En effet, Emmanuel Macron est-il responsable des questions partielles et partiales que David Pujadas et Laurent Delahousse posent régulièrement à leurs invités et de la bêtise – encore plus insondable – de la petite Léa Salamé ? Evidemment, la réponse est négative mais concerne une interrogation plus vaste touchant à l’évolution des médias publics et privés à l’heure du voyeurisme des chaînes en continu (notamment BFM dont le patron a financé la campagne d’Emmanuel Macron) et des réseaux « numériques » qui n’ont rien de sociaux. Tout au contraire, ces derniers produisent l’atomisation sociale de leurs usagers qui finissent par lire et interpréter le monde de manière strictement dualiste : j’aime/j’aime-pas !!! Vaste programme …

De fait, la petite leçon médiatique du président soleil Emmanuel Macron était des plus mal venues, laissant entendre que seuls les médias russes – bien-sûr ! – s’adonneraient foncièrement à la propagande ! Les nôtres – les médias parisiens s’entend ! – se caractérisant par un sens aigu de l’objectivité journalistique ! Soyons sérieux, et en la matière, si l’on atteignait déjà le stade de l’honnêteté intellectuelle (qui consiste notamment à citer des sources pluralistes), ce ne serait déjà pas si mal…

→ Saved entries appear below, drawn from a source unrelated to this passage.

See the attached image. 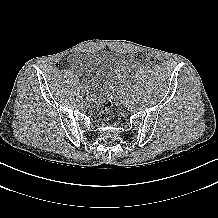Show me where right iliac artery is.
<instances>
[{"instance_id":"1","label":"right iliac artery","mask_w":218,"mask_h":218,"mask_svg":"<svg viewBox=\"0 0 218 218\" xmlns=\"http://www.w3.org/2000/svg\"><path fill=\"white\" fill-rule=\"evenodd\" d=\"M81 84L84 82L82 79L79 81ZM81 86H84V87H86L87 85L84 83L83 85H81ZM80 86V87H81Z\"/></svg>"}]
</instances>
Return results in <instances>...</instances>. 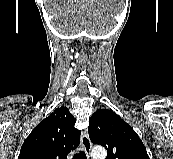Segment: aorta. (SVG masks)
I'll use <instances>...</instances> for the list:
<instances>
[{
	"label": "aorta",
	"instance_id": "aorta-1",
	"mask_svg": "<svg viewBox=\"0 0 173 159\" xmlns=\"http://www.w3.org/2000/svg\"><path fill=\"white\" fill-rule=\"evenodd\" d=\"M92 157L93 159H105L106 151L103 147H94L92 149Z\"/></svg>",
	"mask_w": 173,
	"mask_h": 159
}]
</instances>
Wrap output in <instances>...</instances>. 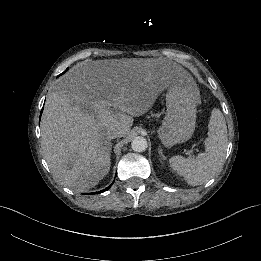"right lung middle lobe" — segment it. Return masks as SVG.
Instances as JSON below:
<instances>
[{"instance_id": "right-lung-middle-lobe-1", "label": "right lung middle lobe", "mask_w": 261, "mask_h": 261, "mask_svg": "<svg viewBox=\"0 0 261 261\" xmlns=\"http://www.w3.org/2000/svg\"><path fill=\"white\" fill-rule=\"evenodd\" d=\"M66 71H67V69H66ZM66 71H65V72H66ZM65 72H63V73H65ZM63 73H62V74H63ZM62 74H60V75H62Z\"/></svg>"}]
</instances>
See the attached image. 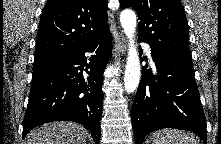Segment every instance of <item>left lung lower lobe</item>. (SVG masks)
Listing matches in <instances>:
<instances>
[{
	"label": "left lung lower lobe",
	"instance_id": "left-lung-lower-lobe-1",
	"mask_svg": "<svg viewBox=\"0 0 221 144\" xmlns=\"http://www.w3.org/2000/svg\"><path fill=\"white\" fill-rule=\"evenodd\" d=\"M155 75L143 68L131 109L136 144L155 130L176 128L196 133L205 143L206 120L192 60L151 49Z\"/></svg>",
	"mask_w": 221,
	"mask_h": 144
}]
</instances>
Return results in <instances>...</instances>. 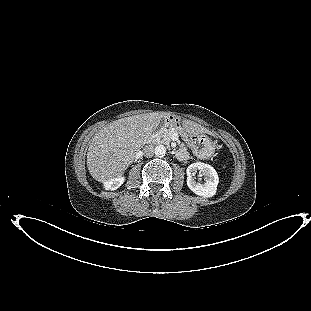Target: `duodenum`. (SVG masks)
Here are the masks:
<instances>
[{
    "instance_id": "410a0bca",
    "label": "duodenum",
    "mask_w": 311,
    "mask_h": 311,
    "mask_svg": "<svg viewBox=\"0 0 311 311\" xmlns=\"http://www.w3.org/2000/svg\"><path fill=\"white\" fill-rule=\"evenodd\" d=\"M170 123V119H167V124H169Z\"/></svg>"
}]
</instances>
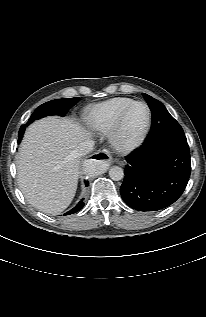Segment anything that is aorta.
<instances>
[{"instance_id":"obj_1","label":"aorta","mask_w":206,"mask_h":317,"mask_svg":"<svg viewBox=\"0 0 206 317\" xmlns=\"http://www.w3.org/2000/svg\"><path fill=\"white\" fill-rule=\"evenodd\" d=\"M84 170L88 174H97L99 172V165L97 161H90L85 164ZM109 176L113 181L122 180L124 177V171L119 166H113L109 170Z\"/></svg>"}]
</instances>
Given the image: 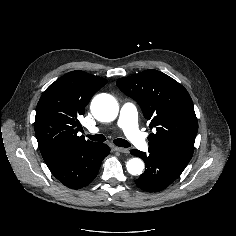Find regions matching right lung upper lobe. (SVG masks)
Segmentation results:
<instances>
[{
  "instance_id": "obj_1",
  "label": "right lung upper lobe",
  "mask_w": 236,
  "mask_h": 236,
  "mask_svg": "<svg viewBox=\"0 0 236 236\" xmlns=\"http://www.w3.org/2000/svg\"><path fill=\"white\" fill-rule=\"evenodd\" d=\"M107 80L83 71H72L52 83L42 94L35 117V134L45 162L75 145L92 143L78 136L85 106Z\"/></svg>"
}]
</instances>
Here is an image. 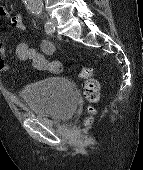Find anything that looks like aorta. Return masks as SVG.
<instances>
[{
  "label": "aorta",
  "mask_w": 143,
  "mask_h": 170,
  "mask_svg": "<svg viewBox=\"0 0 143 170\" xmlns=\"http://www.w3.org/2000/svg\"><path fill=\"white\" fill-rule=\"evenodd\" d=\"M26 7L35 14L42 12V0H24Z\"/></svg>",
  "instance_id": "obj_1"
}]
</instances>
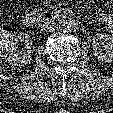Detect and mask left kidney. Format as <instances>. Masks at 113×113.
Returning <instances> with one entry per match:
<instances>
[{
  "mask_svg": "<svg viewBox=\"0 0 113 113\" xmlns=\"http://www.w3.org/2000/svg\"><path fill=\"white\" fill-rule=\"evenodd\" d=\"M98 41L105 44L106 51L99 48ZM94 56L101 62H113V36L106 33H98L93 39Z\"/></svg>",
  "mask_w": 113,
  "mask_h": 113,
  "instance_id": "1",
  "label": "left kidney"
}]
</instances>
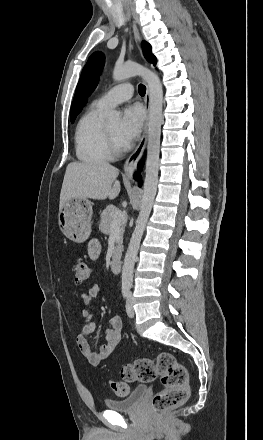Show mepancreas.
Segmentation results:
<instances>
[{
    "instance_id": "cf45deb5",
    "label": "pancreas",
    "mask_w": 263,
    "mask_h": 440,
    "mask_svg": "<svg viewBox=\"0 0 263 440\" xmlns=\"http://www.w3.org/2000/svg\"><path fill=\"white\" fill-rule=\"evenodd\" d=\"M117 211H120L117 207L114 205H108L104 211L101 213V221L99 227L101 228L102 232L104 234H109L111 230V224L114 220L115 213ZM121 228L119 230V237L116 241V247L114 249V255L113 259L118 257L122 250V240H123V233H124V223H121Z\"/></svg>"
}]
</instances>
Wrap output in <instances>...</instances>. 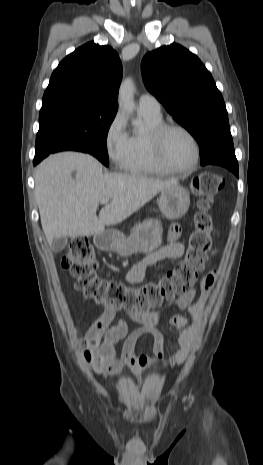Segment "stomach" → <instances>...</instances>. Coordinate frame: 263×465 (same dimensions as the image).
Returning a JSON list of instances; mask_svg holds the SVG:
<instances>
[{"label": "stomach", "instance_id": "obj_1", "mask_svg": "<svg viewBox=\"0 0 263 465\" xmlns=\"http://www.w3.org/2000/svg\"><path fill=\"white\" fill-rule=\"evenodd\" d=\"M162 214L168 219H178L186 214L190 206L188 191L175 185L161 191L157 200ZM162 228L158 220L146 219L136 224L129 237L118 231H103L94 236L95 245L102 250H111L122 257L138 252L150 253L161 244Z\"/></svg>", "mask_w": 263, "mask_h": 465}]
</instances>
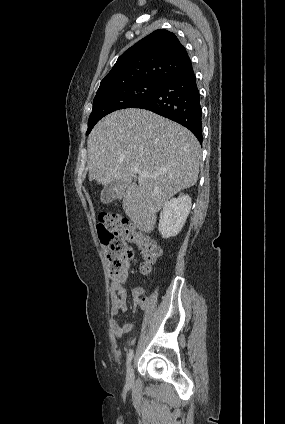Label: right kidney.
<instances>
[{"instance_id":"right-kidney-1","label":"right kidney","mask_w":285,"mask_h":424,"mask_svg":"<svg viewBox=\"0 0 285 424\" xmlns=\"http://www.w3.org/2000/svg\"><path fill=\"white\" fill-rule=\"evenodd\" d=\"M191 206V198L185 194L164 203L159 220V232L164 239L174 237L181 231Z\"/></svg>"}]
</instances>
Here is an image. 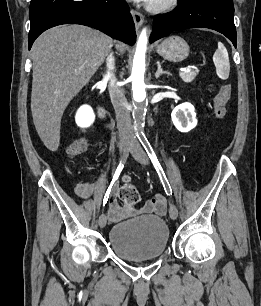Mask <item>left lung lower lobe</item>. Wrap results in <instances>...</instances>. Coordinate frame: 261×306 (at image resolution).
Listing matches in <instances>:
<instances>
[{
    "instance_id": "left-lung-lower-lobe-1",
    "label": "left lung lower lobe",
    "mask_w": 261,
    "mask_h": 306,
    "mask_svg": "<svg viewBox=\"0 0 261 306\" xmlns=\"http://www.w3.org/2000/svg\"><path fill=\"white\" fill-rule=\"evenodd\" d=\"M194 27L216 30L224 34L236 47L233 1L179 0V6L174 12L155 16L150 42L173 31Z\"/></svg>"
}]
</instances>
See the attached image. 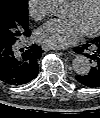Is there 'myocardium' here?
Returning a JSON list of instances; mask_svg holds the SVG:
<instances>
[{"label":"myocardium","mask_w":100,"mask_h":118,"mask_svg":"<svg viewBox=\"0 0 100 118\" xmlns=\"http://www.w3.org/2000/svg\"><path fill=\"white\" fill-rule=\"evenodd\" d=\"M85 0H71V4L75 7H80ZM100 30V0H99V17L97 24L90 30L83 32L86 37H93L95 36Z\"/></svg>","instance_id":"myocardium-1"}]
</instances>
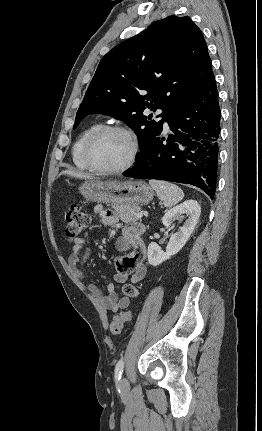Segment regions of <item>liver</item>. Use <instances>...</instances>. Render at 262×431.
Returning <instances> with one entry per match:
<instances>
[{"label":"liver","instance_id":"6515ba94","mask_svg":"<svg viewBox=\"0 0 262 431\" xmlns=\"http://www.w3.org/2000/svg\"><path fill=\"white\" fill-rule=\"evenodd\" d=\"M60 175H68V176H72V177L79 178V179H92L93 178L89 174L80 173V172H76L73 170H64L59 174V176Z\"/></svg>","mask_w":262,"mask_h":431}]
</instances>
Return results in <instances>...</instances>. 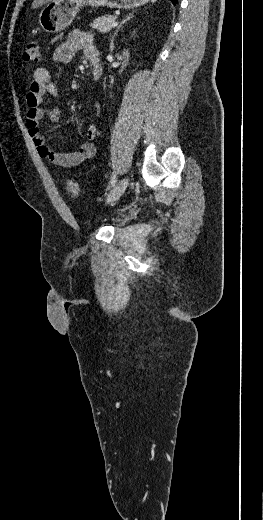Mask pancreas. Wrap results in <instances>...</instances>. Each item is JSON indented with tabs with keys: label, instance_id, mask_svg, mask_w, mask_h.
<instances>
[{
	"label": "pancreas",
	"instance_id": "pancreas-1",
	"mask_svg": "<svg viewBox=\"0 0 263 520\" xmlns=\"http://www.w3.org/2000/svg\"><path fill=\"white\" fill-rule=\"evenodd\" d=\"M116 20V16L113 15H103L95 19L90 27L96 29L99 32L106 33L111 30L112 22Z\"/></svg>",
	"mask_w": 263,
	"mask_h": 520
}]
</instances>
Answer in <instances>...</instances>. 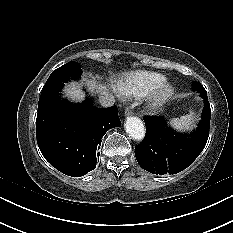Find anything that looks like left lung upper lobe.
Returning <instances> with one entry per match:
<instances>
[{"label": "left lung upper lobe", "mask_w": 233, "mask_h": 233, "mask_svg": "<svg viewBox=\"0 0 233 233\" xmlns=\"http://www.w3.org/2000/svg\"><path fill=\"white\" fill-rule=\"evenodd\" d=\"M193 90L200 92V94H202L203 91H205L204 87L199 82H194Z\"/></svg>", "instance_id": "obj_1"}]
</instances>
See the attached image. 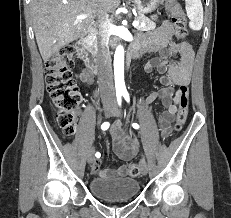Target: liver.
<instances>
[{"mask_svg": "<svg viewBox=\"0 0 231 218\" xmlns=\"http://www.w3.org/2000/svg\"><path fill=\"white\" fill-rule=\"evenodd\" d=\"M120 0H31L30 13L37 45L46 62L62 47L82 38L94 18L112 13ZM86 15L84 19L78 16Z\"/></svg>", "mask_w": 231, "mask_h": 218, "instance_id": "1", "label": "liver"}]
</instances>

En dépit des millions de personnes qui se sont proclamés être Charlie au lendemain des attentats de janvier 2015, la censure a, pourtant refait son apparition en France. A plusieurs reprises des colloques consacrés à la guerre en Syrie (pour ne prendre que ce seul exemple), appelant des intervenants (universitaires, diplomates et journalistes) ne partageant pas les certitudes de l’Elysée et du Quai d’Orsay, ont été clairement censurés au Mémorial de Caen, à la Sorbonne et à l’Assemblée nationale. Ces coups de force n’ont guère ému l’Elysée, le CSA ou toutes autres administrations gardiennes de nos libertés civiles et politique… Ne parlons pas des mal-pesants qui ont été sèchement congédiés parce qu’ils ne partageaient pas la doxa gouvernementale !

A l’évidence, le président soleil voit la paille dans l’œil de son interlocuteur russe. Il devrait d’abord commencer par découper la poutre qui émerge du sien. A trop vouloir faire de la com., on finit toujours par se prendre les pieds, l’esprit et l’intelligence dans le tapis de l’immédiateté. Même numérisés, les gens ne sont pas tous devenus des crétins applaudissant les affirmations du 20 heures. 

Après la taxation des assurances-vie, l’augmentation substantielle de la CSG qui va plomber les petits retraites et une loi El-Khomri deux qui annonce ses ordonnances pour la rentrée, on en reparlera d’ici Noël prochain…

Richard Labévière  

[1] Guy Mettan : Russie-Occident, une guerre de mille ans : La russophobie de Charlemagne à la crise ukrainienne. Editions des Syrtes, mai 2015.